Hey everyone thanks for taking the time to view this so I'm about to start my second P.H booster and i was wondering what has worked really well for everyone and any advice they might have for me anything is worth looking into and I'm glad for your time thanks!!!

Body information. Age 20 height 6'3 Weight 205 
Gym stats. Bench 370x2 Squat 405x3 Deadlift 420x3 
Diet 3000-4000 calories a day all clean foods or as much as i can 
Supplements- Creatine monohydrate 3 tablespoons a day, Casein gold standard 3 scoops per day, 

Pills- Glucosamine,Multivitamin, Vietnam B, Vietnam C, General test booster, ZMA test booster, fish oil , milk Thistle 

P.H booster- M-sten, running with estrostrike and blockade 

After this probably going to start my first real cycle of Gear just haven't gotten any yet or decided what i want to take so feel free to comment on that as well thanks !!!!!


----------



## Beedeezy (Dec 19, 2014)

Read the stickies regarding if your ready and what your first cycle should be if you decide to go down that road. Also, at 20 your at your peak of Test production. I myself being Natty would have to advocate you NOT going on a 'real' cycle and also be very careful with the PH stuff. Even the current PH stacks can **** your hormones up and you may not realize the long term effects. So I will say this, please be careful you have a lot of life left in you and cringe at the thought you may do long term damage. 

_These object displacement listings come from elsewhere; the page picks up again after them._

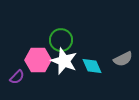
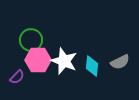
green circle: moved 30 px left
gray semicircle: moved 3 px left, 3 px down
cyan diamond: rotated 30 degrees clockwise
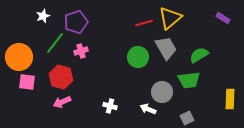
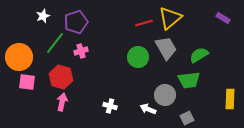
gray circle: moved 3 px right, 3 px down
pink arrow: rotated 126 degrees clockwise
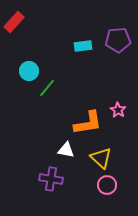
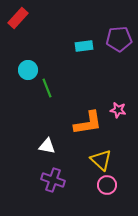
red rectangle: moved 4 px right, 4 px up
purple pentagon: moved 1 px right, 1 px up
cyan rectangle: moved 1 px right
cyan circle: moved 1 px left, 1 px up
green line: rotated 60 degrees counterclockwise
pink star: rotated 21 degrees counterclockwise
white triangle: moved 19 px left, 4 px up
yellow triangle: moved 2 px down
purple cross: moved 2 px right, 1 px down; rotated 10 degrees clockwise
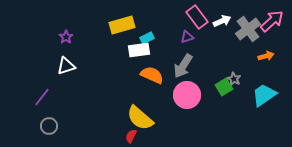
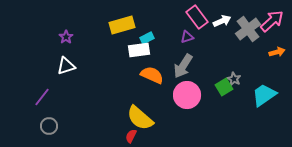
orange arrow: moved 11 px right, 4 px up
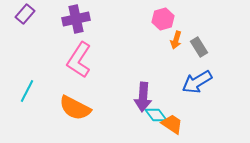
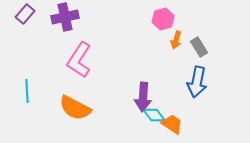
purple cross: moved 11 px left, 2 px up
blue arrow: rotated 48 degrees counterclockwise
cyan line: rotated 30 degrees counterclockwise
cyan diamond: moved 2 px left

Welcome to the Thunderdome.


----------



## 11Bravo (Dec 19, 2014)

Vietnam B and Vietnam C? Sounds serious.


----------



## Cobra Strike (Dec 22, 2014)

Your wasting your money on test boosters. They do not work


----------



## deadlift666 (Dec 22, 2014)

Cobra Strike said:


> Your wasting your money on test boosters. They do not work


True story.


----------



## shenky (Dec 28, 2014)

deadlift666 said:


> True story.



unless that test booster is testosterone


----------



## alfjovi (Dec 28, 2014)

I tried beastdrol,  wasn't very good in my opinion,  taking a short time off then looking for another pH to build mass in this 48 year old body. Any suggestions?


----------



## IronSoul (Dec 28, 2014)

What has been said bout the test boosters is solid. I also wouldn't call the pro hormones or designer steroids " PH boosters" just a heads up. That makes you sound silly and like you haven't done your research. 

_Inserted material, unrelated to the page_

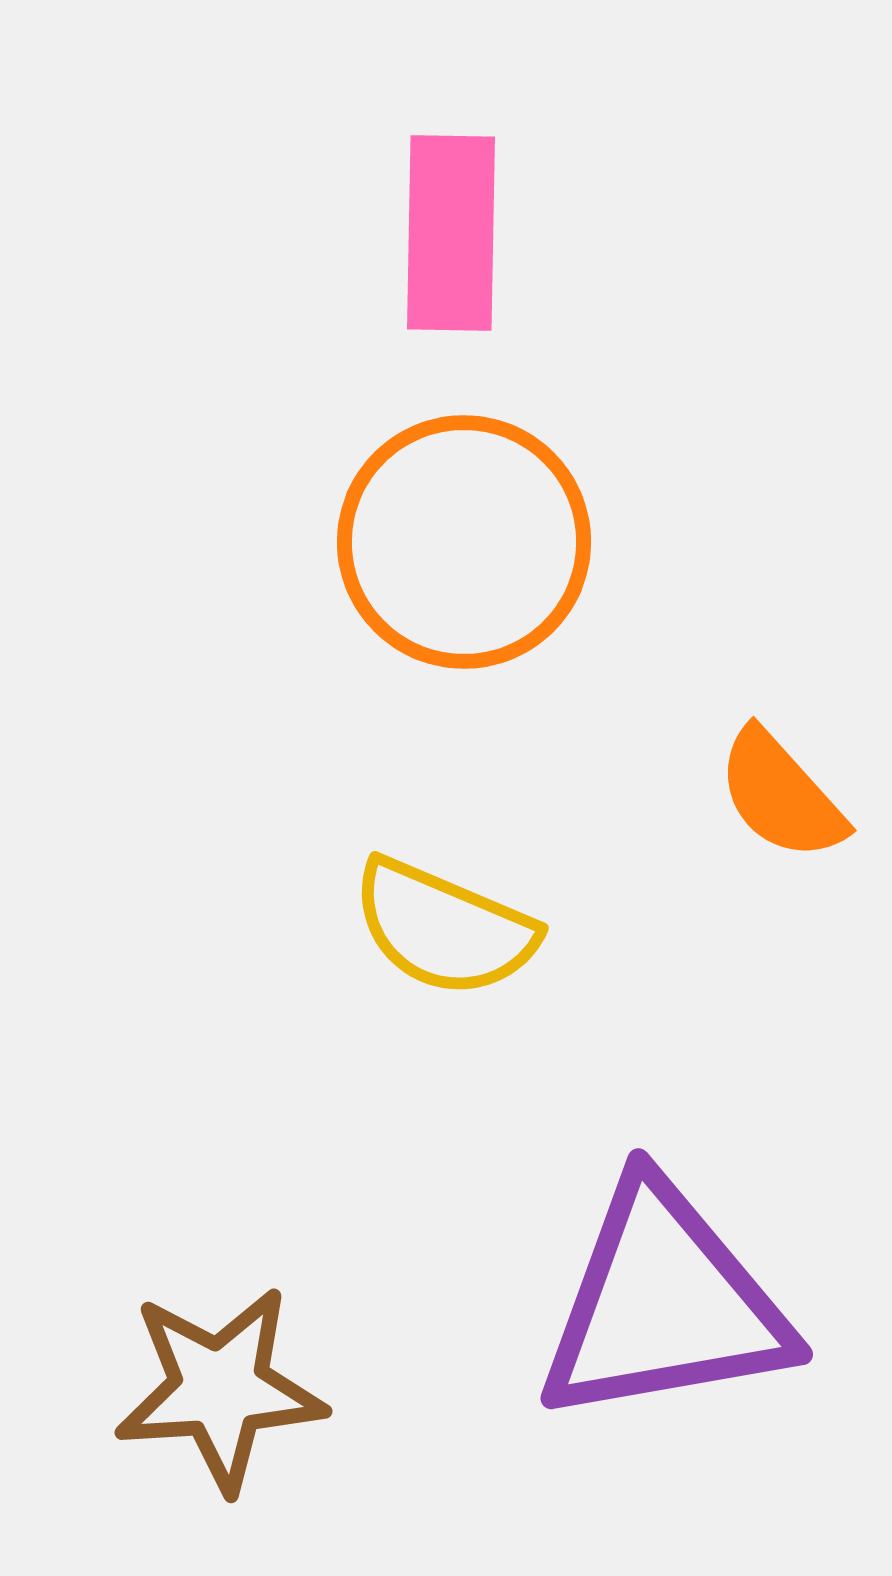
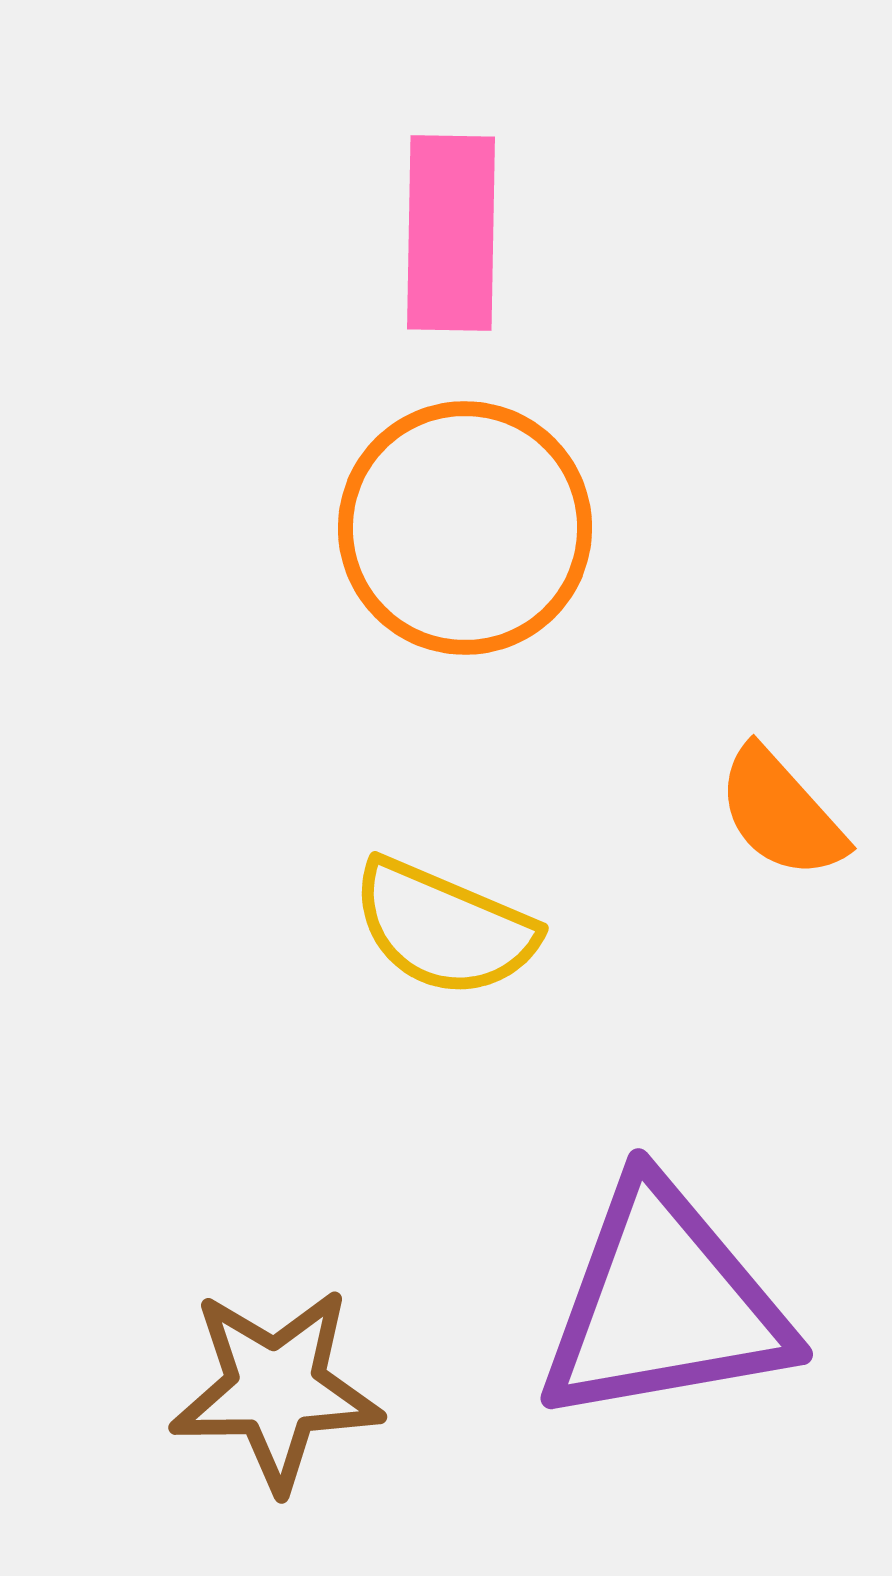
orange circle: moved 1 px right, 14 px up
orange semicircle: moved 18 px down
brown star: moved 56 px right; rotated 3 degrees clockwise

Are those your real gym stats? Just curious, most guys your height have trouble benching that much, especially being so young and this only going to be your second PH cycle. 

Msten is a great compound and can do some awesome stuff for you. You can really put on mass with it or get shredded with it. I've used it for recomp cycles and had great results. Got very lean and tight on it. Watch you blood pressure though, mine was elevated while on. I would definitely run something alongside it for your liver, like Tudca. I'm not sure what the blockade is. If the estro strike has arimistane in it, the. It's good. You shouldn't need an AI while on though. M-sten doesn't convert to estro. But may need one post cycle in case of some rebound estro issues. 

I personally wouldn't run any PH/DS without a real test base. I say this from experience. I've had some of the worst shutdowns of my life from PH/DS only cycles. 

I also agree with what was said about your age and jumping into the game. But I started early as well. Before you jump into real gear, please do plenty of research about compounds, cycling, and pct, etc etc. You should have before PH use, but I understand it happens. 

What are your goals with this cycle? You need to get your diet in line with those goals. Make sure you're eating enough. You will grow on Msten.


----------